Opposition parties demand probe into links between a PR company and the New Democracy party of PM Kyriakos Mitsotakis.
By Nektaria Stamouli
May 1, 2025
ATHENS — Greece’s opposition parties are demanding an investigation into the government’s ties to a politically connected communications company that they link to shadow financing and online propaganda for the ruling New Democracy party.
The questions about the role of the PR company focus on a host of top New Democracy officials and close associates of center-right Prime Minister Kyriakos Mitsotakis — including Thanasis Bakolas, outgoing secretary general of the European People’s Party, the pan-EU grouping of center-right parties.
The little-known communications company at the heart of the political furor is called Blue Skies, and was founded by Thomas Varvitsiotis, the son and brother of former New `Democracy ministers, and Yiannis Olympios.
Blue Skies is an offshoot of the far better known V+O agency, which represents some of Greece’s biggest businesses. It was founded in 2003 with V+O as a shareholder and Varvitsiotis and Olympios as board members. At the time, it shared the same headquarters as V+O.

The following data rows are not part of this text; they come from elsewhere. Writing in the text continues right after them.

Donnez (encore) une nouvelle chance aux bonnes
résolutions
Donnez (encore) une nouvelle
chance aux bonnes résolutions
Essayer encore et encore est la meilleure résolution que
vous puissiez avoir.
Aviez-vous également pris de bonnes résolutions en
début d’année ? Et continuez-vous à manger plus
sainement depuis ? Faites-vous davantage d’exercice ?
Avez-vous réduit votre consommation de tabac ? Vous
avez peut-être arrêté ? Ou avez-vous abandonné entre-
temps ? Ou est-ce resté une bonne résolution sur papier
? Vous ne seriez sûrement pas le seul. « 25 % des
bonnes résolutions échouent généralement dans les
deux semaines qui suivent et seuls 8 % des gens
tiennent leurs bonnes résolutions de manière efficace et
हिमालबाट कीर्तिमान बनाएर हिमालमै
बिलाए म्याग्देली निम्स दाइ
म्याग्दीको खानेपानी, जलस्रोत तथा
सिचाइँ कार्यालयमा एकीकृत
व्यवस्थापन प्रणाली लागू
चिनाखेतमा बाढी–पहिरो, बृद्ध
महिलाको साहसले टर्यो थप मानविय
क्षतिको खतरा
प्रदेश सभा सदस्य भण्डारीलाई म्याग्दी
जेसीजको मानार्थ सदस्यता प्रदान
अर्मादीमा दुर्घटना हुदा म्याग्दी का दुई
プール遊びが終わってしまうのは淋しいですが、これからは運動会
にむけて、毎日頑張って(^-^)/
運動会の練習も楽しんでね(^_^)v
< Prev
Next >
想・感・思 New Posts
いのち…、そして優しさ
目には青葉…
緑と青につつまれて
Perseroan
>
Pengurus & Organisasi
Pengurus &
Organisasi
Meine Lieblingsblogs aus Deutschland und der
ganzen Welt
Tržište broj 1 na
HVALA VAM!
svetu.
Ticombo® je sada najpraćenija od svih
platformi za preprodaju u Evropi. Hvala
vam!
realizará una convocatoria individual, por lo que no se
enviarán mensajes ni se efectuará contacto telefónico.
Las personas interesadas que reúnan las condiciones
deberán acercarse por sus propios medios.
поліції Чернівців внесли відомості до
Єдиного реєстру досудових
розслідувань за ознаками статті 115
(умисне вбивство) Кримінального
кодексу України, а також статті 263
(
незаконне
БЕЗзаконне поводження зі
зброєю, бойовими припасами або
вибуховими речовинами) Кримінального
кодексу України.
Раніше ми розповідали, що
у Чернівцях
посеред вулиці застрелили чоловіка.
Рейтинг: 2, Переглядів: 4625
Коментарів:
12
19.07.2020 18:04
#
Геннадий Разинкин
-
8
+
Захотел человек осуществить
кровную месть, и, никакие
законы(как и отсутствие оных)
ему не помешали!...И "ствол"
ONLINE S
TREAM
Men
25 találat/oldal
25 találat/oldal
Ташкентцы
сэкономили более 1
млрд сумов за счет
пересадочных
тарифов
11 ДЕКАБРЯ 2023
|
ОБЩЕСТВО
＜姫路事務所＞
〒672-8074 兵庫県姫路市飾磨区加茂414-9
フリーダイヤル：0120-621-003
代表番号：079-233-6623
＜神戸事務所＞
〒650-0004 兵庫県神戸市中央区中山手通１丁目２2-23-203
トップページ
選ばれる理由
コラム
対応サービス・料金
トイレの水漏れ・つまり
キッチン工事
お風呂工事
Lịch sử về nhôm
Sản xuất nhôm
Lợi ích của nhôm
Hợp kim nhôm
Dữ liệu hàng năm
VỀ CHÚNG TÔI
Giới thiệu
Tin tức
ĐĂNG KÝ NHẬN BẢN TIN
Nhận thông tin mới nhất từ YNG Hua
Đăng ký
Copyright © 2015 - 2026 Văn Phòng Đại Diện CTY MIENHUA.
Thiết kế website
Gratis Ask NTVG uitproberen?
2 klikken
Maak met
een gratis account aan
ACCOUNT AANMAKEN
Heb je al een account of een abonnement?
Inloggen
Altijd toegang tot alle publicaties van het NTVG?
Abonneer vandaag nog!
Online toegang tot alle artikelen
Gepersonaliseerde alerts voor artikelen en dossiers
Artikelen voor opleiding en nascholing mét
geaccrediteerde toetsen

The opposition’s main allegation is that Blue Skies employed high-profile New Democracy officials as a form of undisclosed political funding and that some 15 of the agency’s employees engaged in social media trolling to promote Mitsotakis’ interests, including attacking the families of victims of the country’s worst rail disaster in 2023. The government denies any link to the agency.
Opposition wants answers
The main opposition center-left Pasok party is demanding “answers about the activities of this company and the links between New Democracy, a propaganda machine and private companies, between which, according to publications, black political money seems to be produced and channelled.”
“After so many revelations, we expect the immediate intervention of the competent judicial authorities,” the party said in a statement on Tuesday.
Opposition Syriza MEP Kostas Arvanitis called on EU Justice Commissioner Michael McGrath and the European Parliament “to act accordingly in order to restore the confidence of Greek citizens in the democratic process.”
New Left MP Nasos Iliopoulos complained: “The evidence raises reasonable suspicions that public funding is being used to sustain the government’s propaganda, in flagrant violation of the Constitution and the laws on transparency of political money. This is an extreme institutional aberration that undermines democracy.”